● **WORK INSTRUCTION**
Of all the entries below, retype only the lines from the one with "Our recommendations are" through the one with "and quality. To", exactly as they appear.

─── DATA RECORDS

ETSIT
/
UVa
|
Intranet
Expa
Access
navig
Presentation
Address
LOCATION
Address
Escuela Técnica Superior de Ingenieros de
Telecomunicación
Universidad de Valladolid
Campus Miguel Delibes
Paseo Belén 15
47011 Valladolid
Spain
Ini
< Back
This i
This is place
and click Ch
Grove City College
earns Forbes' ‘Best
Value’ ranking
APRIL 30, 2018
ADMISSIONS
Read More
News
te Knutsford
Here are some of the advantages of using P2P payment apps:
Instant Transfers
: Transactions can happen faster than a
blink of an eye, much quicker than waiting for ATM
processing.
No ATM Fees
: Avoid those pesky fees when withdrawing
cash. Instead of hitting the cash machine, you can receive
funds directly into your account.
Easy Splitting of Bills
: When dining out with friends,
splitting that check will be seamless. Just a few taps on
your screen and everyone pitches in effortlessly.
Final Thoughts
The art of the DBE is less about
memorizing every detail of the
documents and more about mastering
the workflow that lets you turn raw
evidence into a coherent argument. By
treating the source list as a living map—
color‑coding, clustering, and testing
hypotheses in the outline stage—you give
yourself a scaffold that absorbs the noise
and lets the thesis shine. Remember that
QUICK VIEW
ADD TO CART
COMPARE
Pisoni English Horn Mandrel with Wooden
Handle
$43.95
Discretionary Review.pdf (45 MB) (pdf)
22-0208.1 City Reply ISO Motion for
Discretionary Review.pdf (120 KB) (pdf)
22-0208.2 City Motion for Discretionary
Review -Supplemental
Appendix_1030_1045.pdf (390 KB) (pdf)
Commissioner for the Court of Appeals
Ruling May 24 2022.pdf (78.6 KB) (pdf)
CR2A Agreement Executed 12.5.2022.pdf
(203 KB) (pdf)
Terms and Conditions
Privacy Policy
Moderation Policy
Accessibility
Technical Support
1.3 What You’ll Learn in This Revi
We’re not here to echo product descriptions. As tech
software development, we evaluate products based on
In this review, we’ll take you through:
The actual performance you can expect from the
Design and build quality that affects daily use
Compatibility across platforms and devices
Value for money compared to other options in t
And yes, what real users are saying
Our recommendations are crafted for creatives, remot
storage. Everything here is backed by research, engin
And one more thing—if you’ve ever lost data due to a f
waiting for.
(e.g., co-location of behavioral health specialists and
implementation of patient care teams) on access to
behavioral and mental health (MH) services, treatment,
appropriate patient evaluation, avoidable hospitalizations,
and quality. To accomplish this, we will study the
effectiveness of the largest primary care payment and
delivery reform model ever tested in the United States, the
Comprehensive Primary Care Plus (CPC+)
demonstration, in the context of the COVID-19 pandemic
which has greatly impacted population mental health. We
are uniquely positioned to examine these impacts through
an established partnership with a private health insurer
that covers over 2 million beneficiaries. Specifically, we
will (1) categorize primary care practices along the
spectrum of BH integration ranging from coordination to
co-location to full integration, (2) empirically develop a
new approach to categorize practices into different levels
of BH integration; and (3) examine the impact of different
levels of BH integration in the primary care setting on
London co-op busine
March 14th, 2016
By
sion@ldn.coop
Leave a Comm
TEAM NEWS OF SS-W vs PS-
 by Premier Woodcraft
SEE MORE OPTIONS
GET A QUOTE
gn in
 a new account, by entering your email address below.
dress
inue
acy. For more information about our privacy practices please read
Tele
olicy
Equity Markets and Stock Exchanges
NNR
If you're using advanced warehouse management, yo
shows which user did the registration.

──────

● **EXPECTED ANSWER**
Our recommendations are crafted for creatives, remot
storage. Everything here is backed by research, engin
And one more thing—if you’ve ever lost data due to a f
waiting for.
(e.g., co-location of behavioral health specialists and
implementation of patient care teams) on access to
behavioral and mental health (MH) services, treatment,
appropriate patient evaluation, avoidable hospitalizations,
and quality. To accomplish this, we will study the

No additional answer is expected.